The Crowell PTO gave the family $100 so they could buy groceries. Golden Hill teachers sent the family $100, and staff at Precious Gems Preschool on Groveland Street donated gift cards to the family.

“Larry was out of work for about a month, so these generous gifts really helped us a lot,” Kristi Scates said.

Last week, a group of Golden Hill parents, led by parent Julie Meneghini, held a chili cook-off fundraiser at Nettle Middle School that brought in $1,900 for the Scates family.

“We’re going to use it to pay medical bills that aren’t covered by insurance and for rehabilitation equipment such as braces for Shawn,” Kristi Scates said.

Shawn has always been a very active boy, his mother said, and had participated in many sports at the YMCA in Haverhill, including rock climbing, swimming, indoor hockey and basketball. These activities and more are on hold for Shawn until he is further along in his recovery.

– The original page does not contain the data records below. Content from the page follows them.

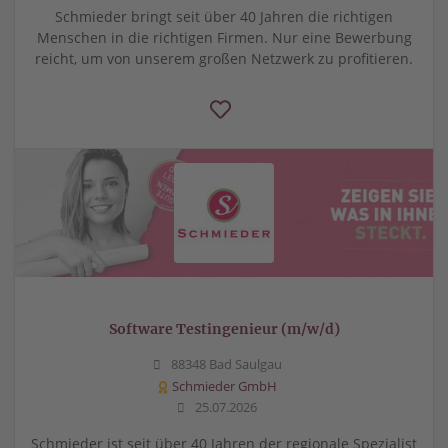
Schmieder bringt seit über 40 Jahren die richtigen
Menschen in die richtigen Firmen. Nur eine Bewerbung
reicht, um von unserem großen Netzwerk zu profitieren.
Software Testingenieur (m/w/d)
88348 Bad Saulgau
Schmieder GmbH
25.07.2026
Schmieder ist seit über 40 Jahren der regionale Spezialist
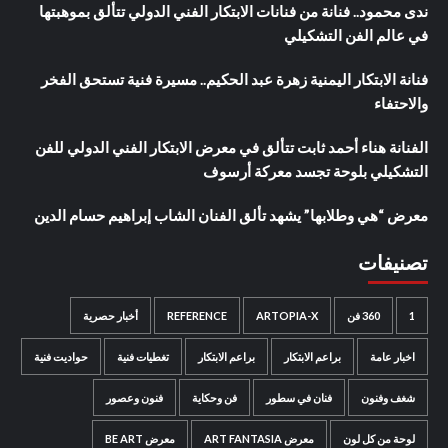
ندى محمود.. فنانة من فنانات الابتكار الفني الدولي تتألق بموهبتها
في عالم الفن التشكيلي
فنانة الابتكار اليمنية زهرة عبد الحكيم.. مسيرة فنية تستحق الفخر
والاحتفاء
الفنانة هناء أحمد ثابت تتألق في معرض الابتكار الفني الدولي للفن
التشكيلي بلوحة تجسد معركة أرسوف
معرض “هي وطلابها” يشهد تألق الفنان الشاب إبراهيم حسام الدين
تصنيفات
1
360 فن
ARTOPIA-X
REFERENCE
أخبار حصرية
اخبار عامة
براعم الابتكار
براعم الابتكار
تغطيات فنية
حواديت فنية
شغف وفنون
فنان في سطور
فن وحكاية
فنون وعصور
لوحة من كل لون
معرض ART FANTASIA
معرض BE ART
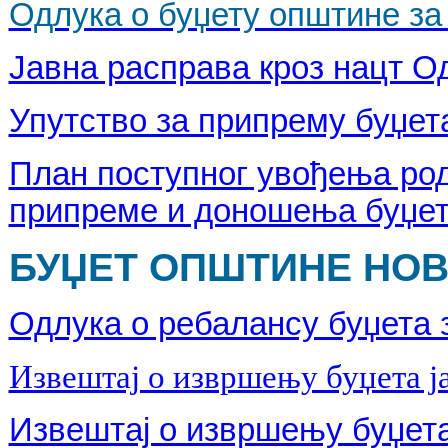
Одлука о буџету општине за 
Јавна расправа кроз нацт Од
Упутство за припрему буџета
План поступног увођења род
припреме и доношења буџет
БУЏЕТ ОПШТИНЕ НОВА
Одлука о ребалансу буџета з
Извештај о извршењу буџета ј
Извештај о извршењу буџета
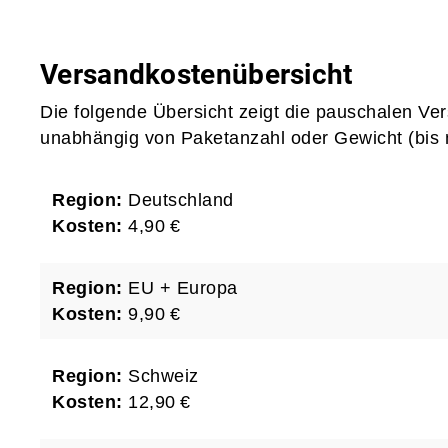
Versandkostenübersicht
Die folgende Übersicht zeigt die pauschalen Ve
unabhängig von Paketanzahl oder Gewicht (bis 
Region:
Deutschland
Kosten:
4,90 €
Region:
EU + Europa
Kosten:
9,90 €
Region:
Schweiz
Kosten:
12,90 €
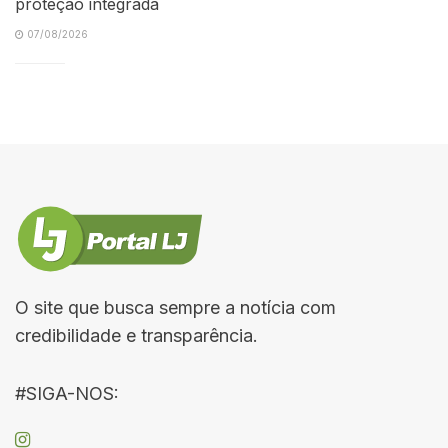
proteção integrada
07/08/2026
O site que busca sempre a notícia com
credibilidade e transparência.
#SIGA-NOS:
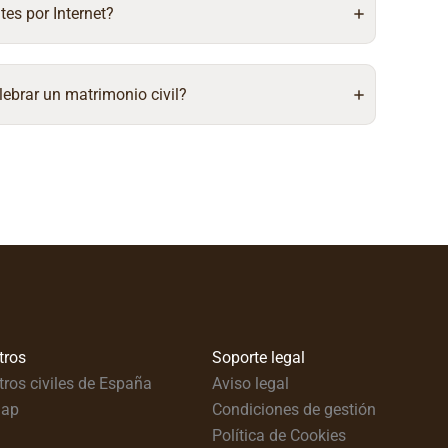
tes por Internet?
lebrar un matrimonio civil?
tros
Soporte legal
tros civiles de España
Aviso legal
map
Condiciones de gestión
Política de Cookies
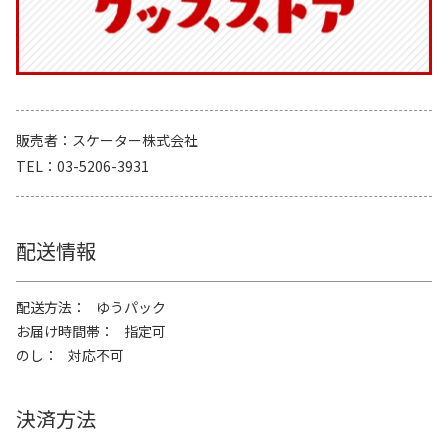
販売者
スケーター株式会社
TEL
03-5206-3931
配送情報
配送方法
ゆうパック
お届け時間帯
指定可
のし
対応不可
決済方法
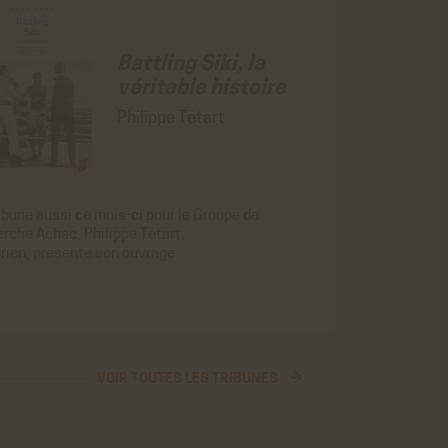
Battling Siki, la
véritable histoire
ER
Philippe Tétart
ibune aussi ce mois-ci pour le
Groupe de
erche Achac
,
Philippe Tétart
,
orien, présente son ouvrage
VOIR TOUTES LES TRIBUNES →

“We’re hoping he can return to Golden Hill (school) in January, but it depends on the progress he makes,” Kristi Scates said. “I look at this whole situation, and although Shawn’s accident was very bad, nothing but positive things came out of this, including the tremendous amount of support we’ve received from strangers, from friends, from those in the schools and from family members. The support and love of friends and family have kept us strong.”